Segment Start: Provided material

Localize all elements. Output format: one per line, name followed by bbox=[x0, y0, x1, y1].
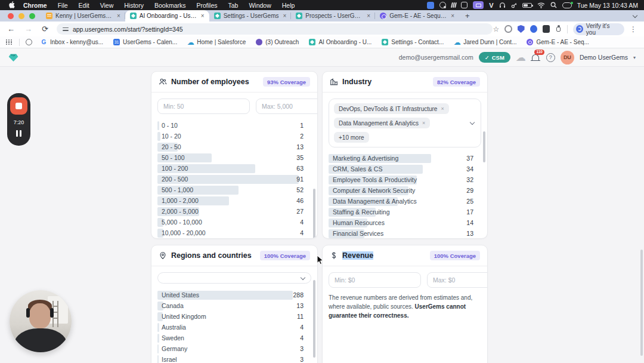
revenue-max-input[interactable] bbox=[427, 272, 488, 288]
list-item[interactable]: 50 - 10035 bbox=[157, 152, 311, 163]
list-item[interactable]: 20,000 - 50,0000 bbox=[157, 238, 311, 239]
list-item[interactable]: Marketing & Advertising37 bbox=[329, 153, 481, 164]
close-window-button[interactable] bbox=[8, 13, 14, 19]
site-settings-icon[interactable] bbox=[63, 27, 69, 32]
globe-bookmark-icon[interactable] bbox=[26, 39, 32, 45]
bookmark-item[interactable]: 31UserGems - Calen... bbox=[113, 39, 177, 45]
help-icon[interactable]: ? bbox=[546, 53, 555, 62]
account-chevron-icon[interactable]: ▾ bbox=[633, 55, 636, 60]
bookmark-item[interactable]: Gem-E - AE - Seq... bbox=[527, 39, 589, 45]
scrollbar-thumb[interactable] bbox=[313, 189, 315, 239]
menubar-clock[interactable]: Tue May 13 10:43 AM bbox=[577, 2, 638, 9]
list-item[interactable]: 100 - 20063 bbox=[157, 163, 311, 174]
forward-button[interactable]: → bbox=[20, 24, 37, 33]
voice-status-icon[interactable] bbox=[439, 2, 446, 8]
list-item[interactable]: Sweden4 bbox=[157, 333, 311, 343]
list-item[interactable]: Staffing & Recruiting17 bbox=[329, 207, 481, 217]
app-status-icon[interactable] bbox=[427, 2, 434, 9]
list-item[interactable]: Computer & Network Security29 bbox=[329, 185, 481, 196]
url-text[interactable]: app.usergems.com/start/?settingId=345 bbox=[73, 26, 183, 33]
browser-tab[interactable]: AI Onboarding - UserGems× bbox=[125, 10, 209, 21]
industry-multiselect[interactable]: DevOps, DevTools & IT Infrastructure×Dat… bbox=[329, 99, 481, 147]
menubar-item[interactable]: History bbox=[119, 2, 149, 9]
list-item[interactable]: Canada13 bbox=[157, 300, 311, 311]
close-tab-icon[interactable]: × bbox=[201, 13, 205, 19]
bookmark-item[interactable]: (3) Outreach bbox=[256, 39, 299, 45]
headphones-status-icon[interactable] bbox=[499, 2, 506, 9]
webcam-bubble[interactable] bbox=[10, 290, 72, 352]
stop-recording-button[interactable] bbox=[10, 97, 27, 115]
list-item[interactable]: Employee Tools & Productivity32 bbox=[329, 174, 481, 185]
wifi-status-icon[interactable] bbox=[537, 2, 545, 9]
scrollbar-thumb[interactable] bbox=[313, 280, 315, 358]
close-tab-icon[interactable]: × bbox=[117, 13, 120, 19]
chevron-down-icon[interactable] bbox=[470, 120, 475, 125]
revenue-min-input[interactable] bbox=[329, 272, 421, 288]
remove-chip-icon[interactable]: × bbox=[422, 120, 425, 126]
address-bar[interactable]: app.usergems.com/start/?settingId=345 bbox=[57, 23, 493, 35]
vanta-status-icon[interactable]: V bbox=[489, 2, 493, 9]
list-item[interactable]: CRM, Sales & CS34 bbox=[329, 164, 481, 174]
menubar-item[interactable]: Chrome bbox=[18, 2, 52, 9]
list-item[interactable]: 200 - 50091 bbox=[157, 174, 311, 184]
bookmark-item[interactable]: AI Onboarding - U... bbox=[309, 39, 371, 45]
list-item[interactable]: 5,000 - 10,0004 bbox=[157, 217, 311, 227]
list-item[interactable]: 2,000 - 5,00027 bbox=[157, 206, 311, 217]
list-item[interactable]: 10,000 - 20,0004 bbox=[157, 227, 311, 238]
employees-max-input[interactable] bbox=[256, 99, 318, 114]
browser-tab[interactable]: Prospects - UserGems× bbox=[291, 10, 375, 21]
menubar-item[interactable]: Tab bbox=[222, 2, 243, 9]
menubar-item[interactable]: Window bbox=[243, 2, 276, 9]
list-item[interactable]: 10 - 202 bbox=[157, 131, 311, 141]
close-tab-icon[interactable]: × bbox=[367, 13, 370, 19]
browser-tab[interactable]: Kenny | UserGems AI Agents× bbox=[41, 10, 125, 21]
notifications-bell-icon[interactable]: 110 bbox=[531, 53, 541, 62]
apps-grid-icon[interactable] bbox=[6, 39, 12, 45]
verify-profile-button[interactable]: Verify it's you bbox=[573, 23, 624, 35]
minimize-window-button[interactable] bbox=[18, 13, 24, 19]
usergems-extension-icon[interactable] bbox=[518, 25, 525, 33]
menubar-item[interactable]: Bookmarks bbox=[149, 2, 191, 9]
bookmark-star-icon[interactable]: ☆ bbox=[493, 25, 499, 33]
pause-recording-button[interactable] bbox=[16, 130, 22, 137]
employees-min-input[interactable] bbox=[157, 99, 250, 114]
salesforce-cloud-icon[interactable]: ☁ bbox=[516, 53, 526, 63]
list-item[interactable]: Australia4 bbox=[157, 322, 311, 333]
menubar-item[interactable]: File bbox=[52, 2, 73, 9]
fullscreen-window-button[interactable] bbox=[29, 13, 35, 19]
extension-icon[interactable] bbox=[530, 25, 537, 33]
list-item[interactable]: 20 - 5013 bbox=[157, 141, 311, 152]
reload-button[interactable]: ⟳ bbox=[37, 24, 53, 33]
user-switch-icon[interactable] bbox=[562, 2, 572, 8]
menubar-item[interactable]: Profiles bbox=[191, 2, 222, 9]
account-name[interactable]: Demo UserGems bbox=[580, 54, 628, 61]
regions-select[interactable] bbox=[157, 272, 311, 284]
close-tab-icon[interactable]: × bbox=[283, 13, 287, 19]
spotlight-search-icon[interactable] bbox=[550, 2, 557, 9]
list-item[interactable]: Human Resources14 bbox=[329, 217, 481, 228]
list-item[interactable]: 1,000 - 2,00046 bbox=[157, 195, 311, 206]
usergems-logo-icon[interactable] bbox=[8, 53, 18, 62]
more-chips-badge[interactable]: +10 more bbox=[334, 132, 369, 143]
extensions-puzzle-icon[interactable] bbox=[555, 26, 562, 33]
battery-status-icon[interactable] bbox=[522, 3, 532, 8]
scrollbar-thumb[interactable] bbox=[483, 131, 485, 162]
bookmark-item[interactable]: Settings - Contact... bbox=[382, 39, 444, 45]
extension-icon[interactable] bbox=[543, 25, 550, 33]
list-item[interactable]: 500 - 1,00052 bbox=[157, 184, 311, 195]
camera-status-icon[interactable] bbox=[461, 2, 467, 8]
list-item[interactable]: Israel3 bbox=[157, 354, 311, 363]
industry-chip[interactable]: Data Management & Analytics× bbox=[334, 118, 430, 128]
industry-chip[interactable]: DevOps, DevTools & IT Infrastructure× bbox=[334, 103, 449, 114]
list-item[interactable]: United States288 bbox=[157, 290, 311, 300]
extension-icon[interactable] bbox=[504, 25, 512, 33]
remove-chip-icon[interactable]: × bbox=[441, 106, 444, 112]
bookmark-item[interactable]: GInbox - kenny@us... bbox=[41, 39, 103, 45]
list-item[interactable]: Germany3 bbox=[157, 343, 311, 354]
bookmark-item[interactable]: ☁Jared Dunn | Cont... bbox=[454, 39, 516, 45]
back-button[interactable]: ← bbox=[0, 24, 20, 33]
list-item[interactable]: Data Management & Analytics25 bbox=[329, 196, 481, 207]
menubar-item[interactable]: Help bbox=[277, 2, 301, 9]
menubar-item[interactable]: View bbox=[95, 2, 119, 9]
tab-search-chevron-icon[interactable] bbox=[633, 9, 644, 21]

Segment End: Provided material

Take each line above that holds the string "Data" and copy it.

industry-chip[interactable]: Data Management & Analytics× bbox=[334, 118, 430, 128]
list-item[interactable]: Data Management & Analytics25 bbox=[329, 196, 481, 207]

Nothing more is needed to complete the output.